Just as bio-oil can be co-processed in oil refineries, bio-coal can be co-fired in coal power plants to reduce carbon emissions. There is pent-up demand in the United States and abroad for qualifying test batches of bio-coal; and our plant will be set up to export these samples by rail to customers across North America and by ship via the NY State ports of Albany, on the Hudson River, or Ogdensburg, on the St. Lawrence Seaway.
So much for logistics. The project’s public relations potential is enhanced by the fact that Washington County is the birthplace of the first U.S. Consul General to Japan, Townsend Harris, who also founded my alma mater, CCNY, as an institution of higher learning for the children of New York City's ever-growing immigrant population. A wealthy merchant, Harris is credited with opening Japan to foreign trade and culture and is remembered with reverence to this day by the Japanese people.
Harris was born in 1804 in a village in what is now the town of Hudson Falls, NY, not far from the site of our project. He died in 1878. The merchant-diplomat, whose family moved with him to New York City when he was a boy, could never have imagined that Japanese investment in the corner of New York State from which he hailed--which was part of the Dutch colony of New Netherland before it was part of the British colony of New York--would one day fuel the production of renewable energy for a future industry such as petroleum refining.

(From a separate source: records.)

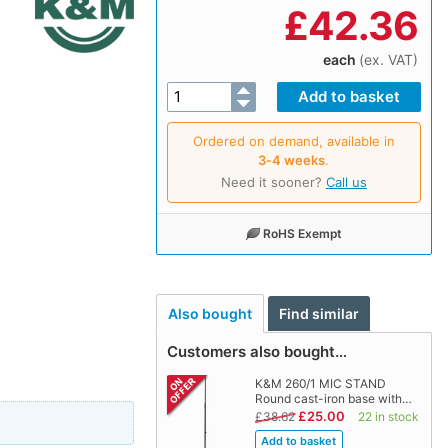
£
42.36
each
(ex. VAT)
Ordered on demand, available in
3‑4 weeks
.
Need it sooner?
Call us
RoHS Exempt
Also bought
Find similar
Customers also bought…
K&M 260/1 MIC STAND
Round cast-iron base with…
£25.00
£38.62
22 in stock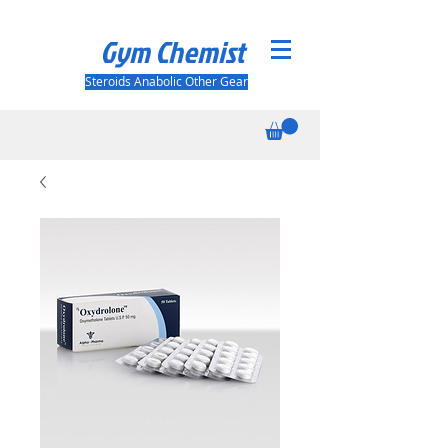
Gym Chemist
Steroids Anabolic Other Gear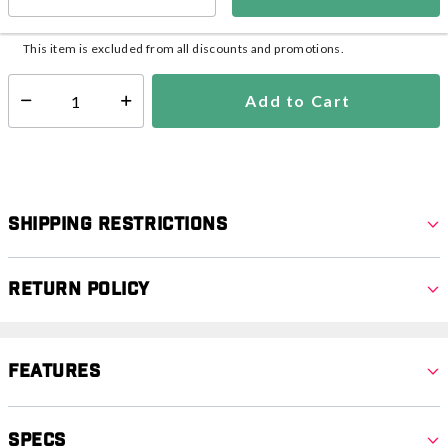
In Stock
Shipping Availability:
This item is excluded from all discounts and promotions.
Add to Cart
Select quantity:
Shipping Restrictions
Return Policy
Features
Specs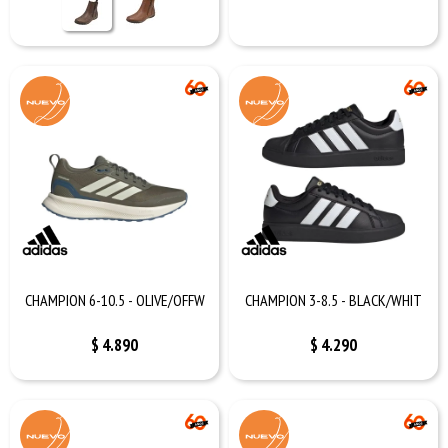
CHAMPION 6-10.5 - OLIVE/OFFW
CHAMPION 3-8.5 - BLACK/WHIT
$
4.890
$
4.290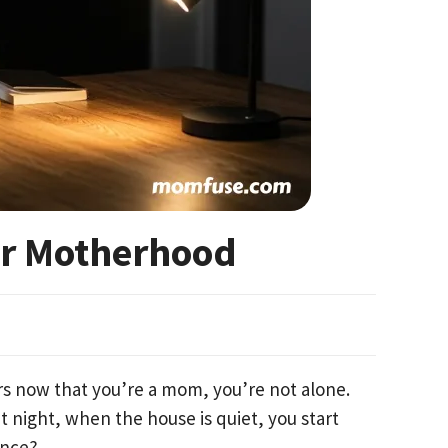
er Motherhood
rs now that you’re a mom, you’re not alone.
t night, when the house is quiet, you start
ance?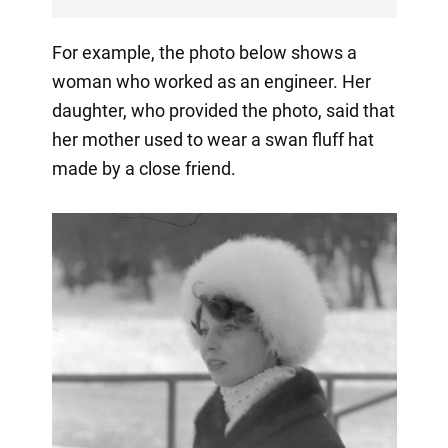
For example, the photo below shows a
woman who worked as an engineer. Her
daughter, who provided the photo, said that
her mother used to wear a swan fluff hat
made by a close friend.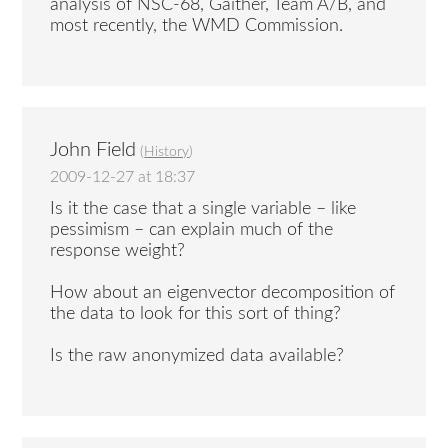
analysis of NSC-68, Gaither, Team A/B, and
most recently, the WMD Commission.
John Field
(
History
)
2009-12-27 at 18:37
Is it the case that a single variable – like
pessimism – can explain much of the
response weight?
How about an eigenvector decomposition of
the data to look for this sort of thing?
Is the raw anonymized data available?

Is such a development merely a case of historical coincidence, or, is it, as my Buddhist friends might say, proof of the incomprehensible Mystic Law of simultaneous cause and effect that underlies all life and the workings of the universe?
I’m inclined to think it’s the latter; but of this, at least, I'm certain: my project is made possible by the global economy, and I'm grateful to be part of it.
The promise of the incoming Trump administration's trade policy is that after experiencing globalization's distinctly negative and unenlightened--downright destructive--side for so many years, millions of American workers, including legions of left-behind rural residents, will at last be able to make a similarly positive statement: My company ... my job ... is made possible by the global economy, and I'm glad to be part of it.
Jonathan Braun is Chairman of NextCoal International, Inc.
EDITOR'S NOTE: The involvement of a French engineering firm adds to the renewable fuels and chemical project's inherent historical interest, given its geographic location and focus on energy independence. French aid to the American Revolution, much of which passed through a neutral Dutch West Indies port, contributed to General George Washington's survival against the British military offensive in 1776 and 1777 and was a key factor in the defeat of General Burgoyne's expedition down the Champlain Corridor that ended in a British disaster at Saratoga, about 50 miles southwest of the project site in Hampton, NY, near the present-day NY-Vermont border. Burgoyne's defeat was a major turning point in the Revolutionary War.